Add `markParallel` using level-synchronized `parallelFor`. Each BFS
level is processed in parallel; newly discovered sections are collected
in per-thread queues and merged for the next level.

The parallel path is used when `!TrackWhyLive && partitions.size()==1`.
`parallelFor` naturally degrades to serial when `--threads=1`.

Uses depth-limited inline recursion (depth<3) and optimistic
load-then-exchange dedup for best performance.

Linking clang-23 with --gc-sections (8 threads, --time-trace):
markLive 257ms -> 83ms. Total link time 1140ms -> 970ms.
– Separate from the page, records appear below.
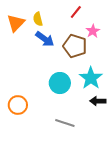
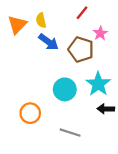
orange circle: (18, 105) -> (30, 113), moved

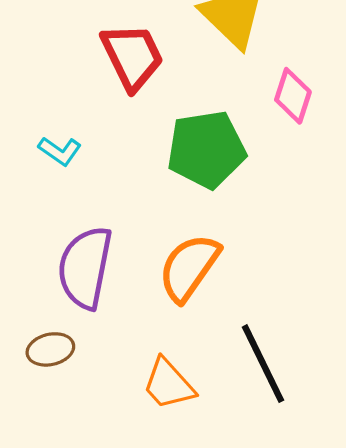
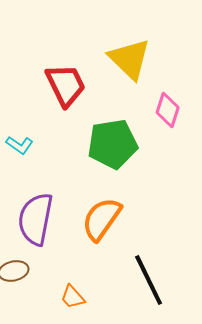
orange trapezoid: (169, 384) -> (73, 297), moved, size x0.7

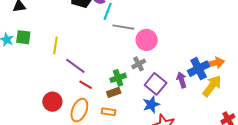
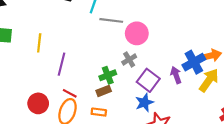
purple line: (75, 66) -> (61, 64), turned 70
red line: (86, 85) -> (70, 93), moved

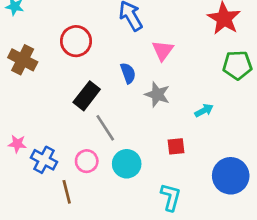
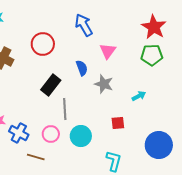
green pentagon: (237, 65) -> (152, 55), moved
gray line: (105, 128) -> (65, 109), turned 30
brown line: (67, 192) -> (36, 157), turned -60

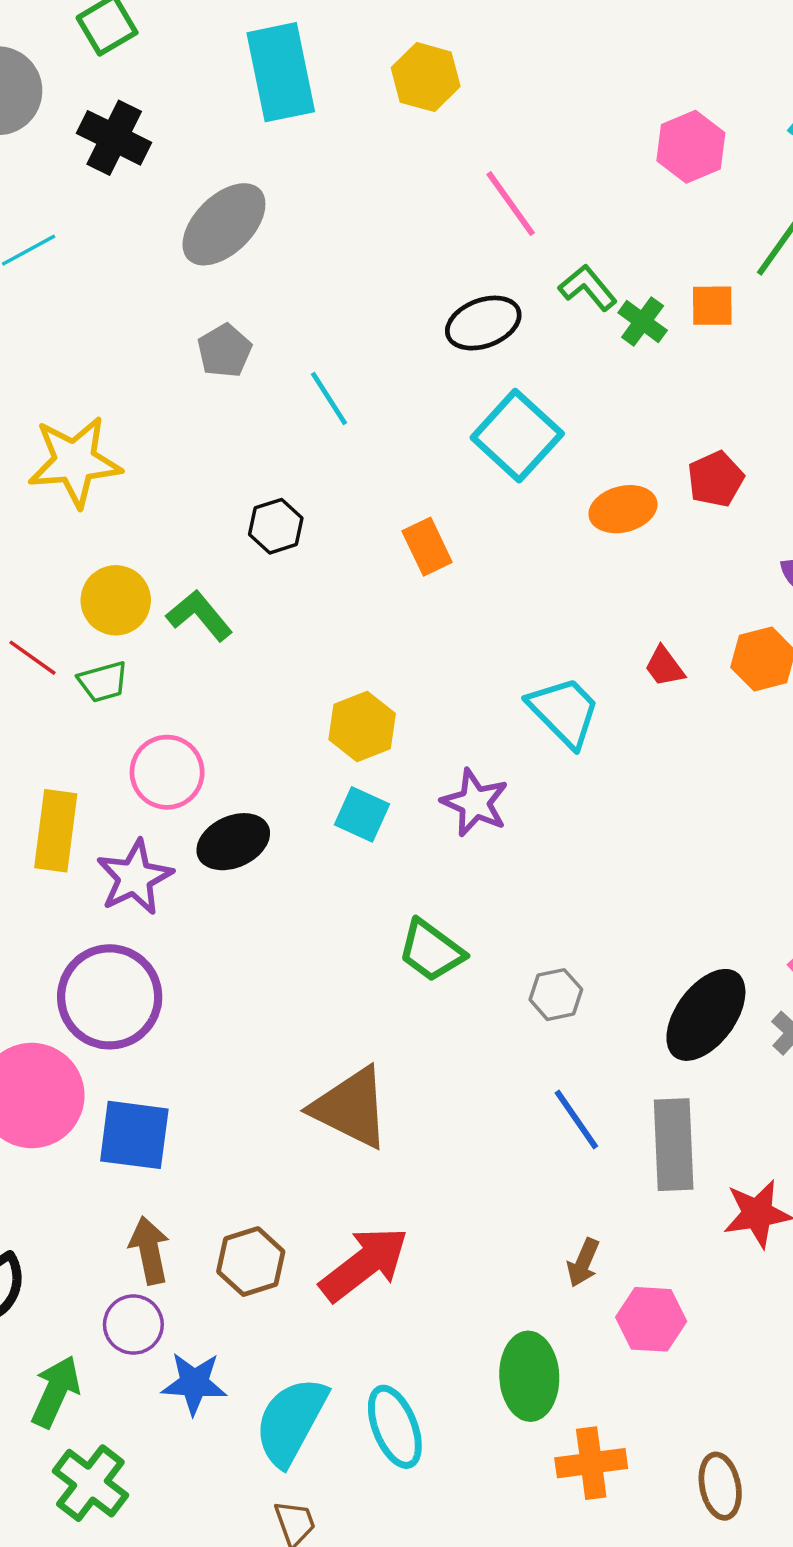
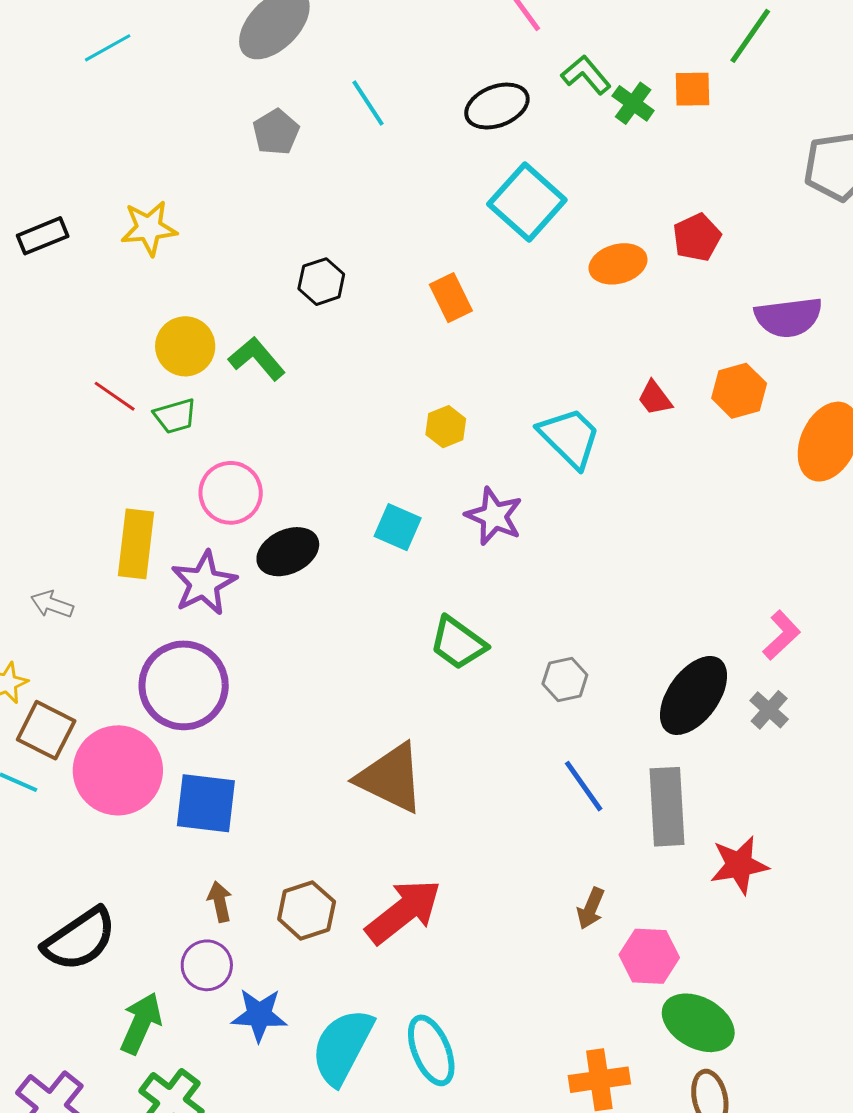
cyan line: (329, 398) -> (368, 103), moved
yellow star: (75, 462) -> (149, 228), size x0.7
yellow hexagon: (362, 727) -> (446, 427), moved, size x0.7
brown arrow: (149, 1250) -> (220, 902), size x0.7
green ellipse: (529, 1376) -> (698, 1023), moved, turned -58

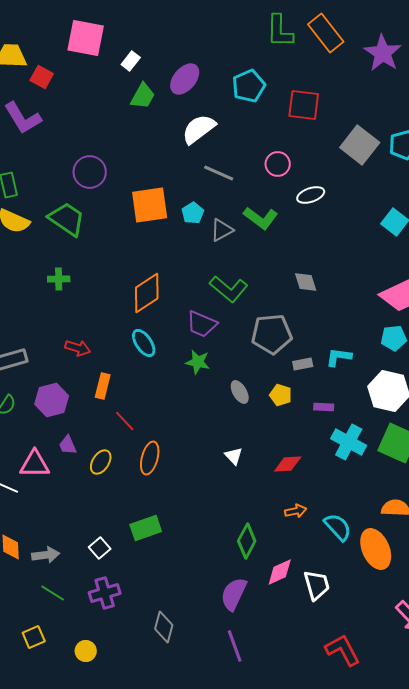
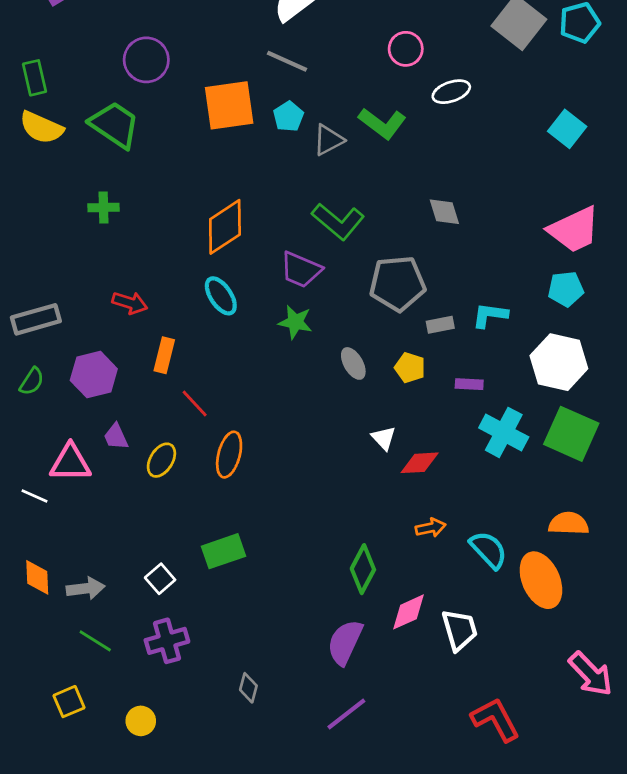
gray line: (219, 173) -> (287, 61), moved
white triangle: (234, 456) -> (384, 438), moved
gray diamond: (164, 627) -> (248, 688), size x0.7
purple line: (235, 646) -> (346, 714), turned 72

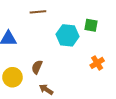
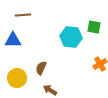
brown line: (38, 12) -> (23, 15), moved

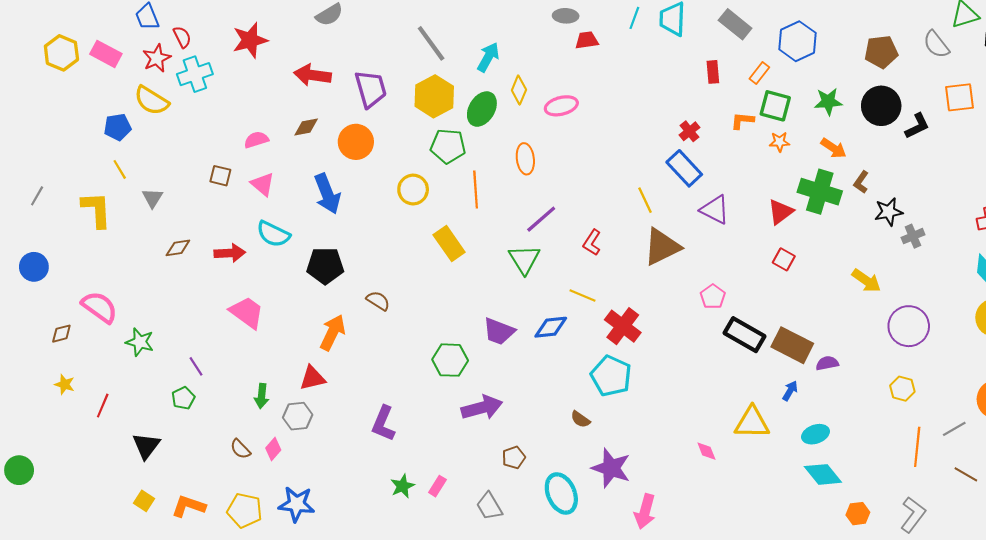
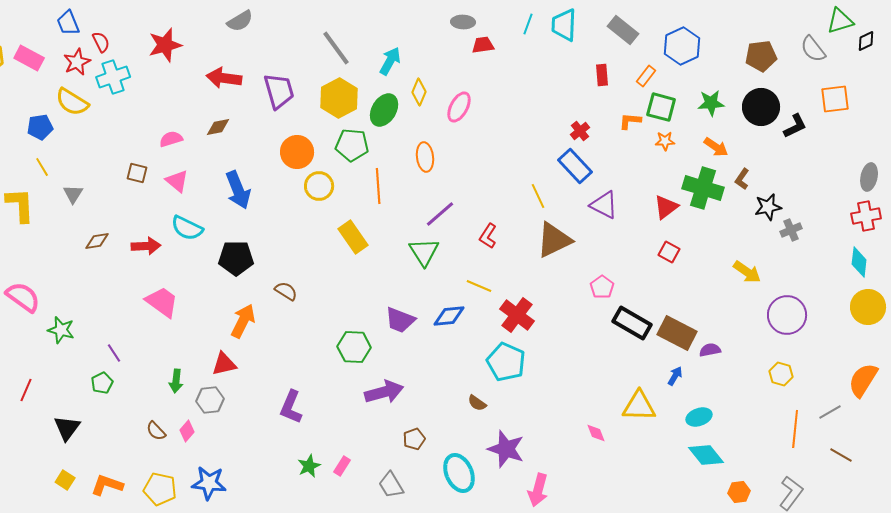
pink ellipse: (561, 106) -> (459, 107), turned -48
orange circle: (356, 142) -> (297, 152), moved

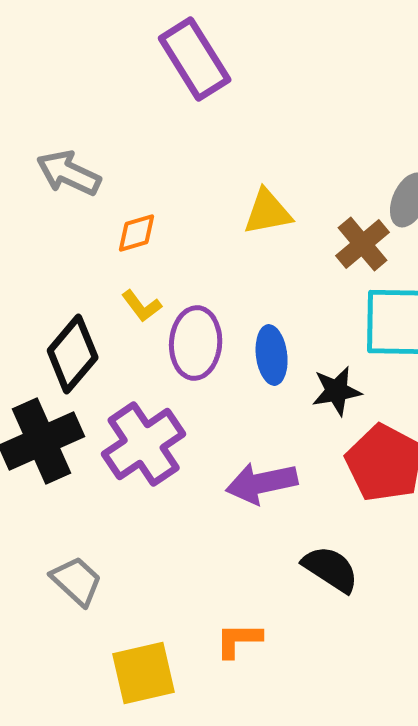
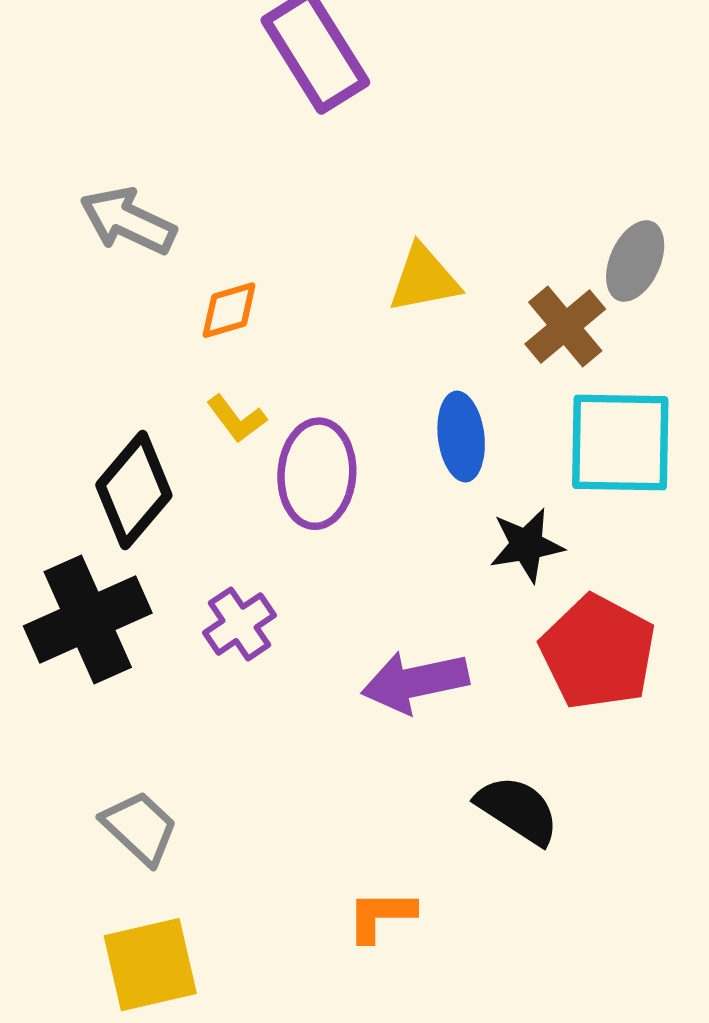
blue ellipse: (272, 355) -> (461, 437), moved
purple cross: (144, 444) -> (239, 624), size x0.6
yellow square: (144, 673) -> (150, 965), moved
Alternative: parallel-gc-taskgroup uses TaskGroup work-stealing instead
of level-sync BFS. markLive 111ms (vs 83ms here). GC roots are many
but shallow, so TaskGroup spawn overhead exceeds the work-stealing
benefit. Level-sync BFS with inline recursion is better suited.
---
 lld/ELF/MarkLive.cpp | 98 ++++++++++++++++++++++++++++++++++++++++++--
 1 file changed, 95 insertions(+), 3 deletions(-)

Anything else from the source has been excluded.